Here, in the fortress of Spoleto, Lucrezia Borgia, coming straight from the Vatican, held for a brief year the seals of the state in her frail hands, her father at the time being governor.

The aspect of this grim fortress-château, grim but livable, as one knows from the historical accounts, is to-day, so far as outlines are concerned, just as it was five centuries ago. It is grandiose, severe and majestic, and is dominant in all the landscape round about, not even its mountain background dwarfing its proportions. The military defence was that portion lying lowest down in the valley, while the residence of the governor was in the upper portion. One reads the history of three distinct epochs in its architecture, the Gothic of the fifteenth century, that of the sixteenth, and the later interpolated Renaissance decorations.

Through Foligno and Assisi runs the road to Perugia. Assisi is a much visited shrine, but Foligno is remembered by most of those who have travelled that way only as a grimy railway junction.

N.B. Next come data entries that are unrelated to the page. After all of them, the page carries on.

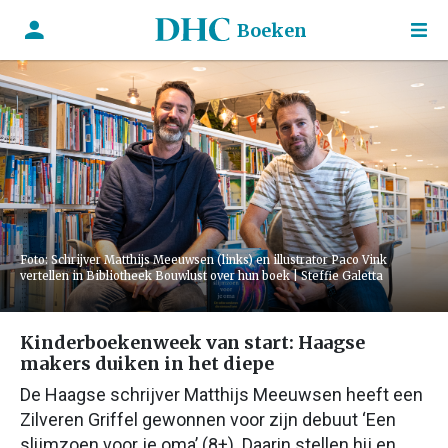
Boeken
Foto: Schrijver Matthijs Meeuwsen (links) en illustrator Paco Vink
vertellen in Bibliotheek Bouwlust over hun boek | Steffie Galetta
Kinderboekenweek van start: Haagse
makers duiken in het diepe
De Haagse schrijver Matthijs Meeuwsen heeft een
Zilveren Griffel gewonnen voor zijn debuut ‘Een
slijmzoen voor je oma’ (8+). Daarin stellen hij en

Assisi, the little Umbrian hill town, is deservedly the popular shrine that it is. Assisi is a religious shrine, but its skyline silhouette is more like that which properly belongs to a warlike stronghold. The city of St. Francis is loved by men of all creeds who recall the story of the holy man who, with poverty as a garment, trod his long way, singing, talking to the birds and succouring all who were sore or heavy laden.

Immense antiquity is suggested by everything round about, from the tombs of the Etruscan Necropolis, dating from 150 B.C., down to the triple-storied convent church of San Francesco of 1230 and the Basilica of Santa Maria degli Angeli of 1509.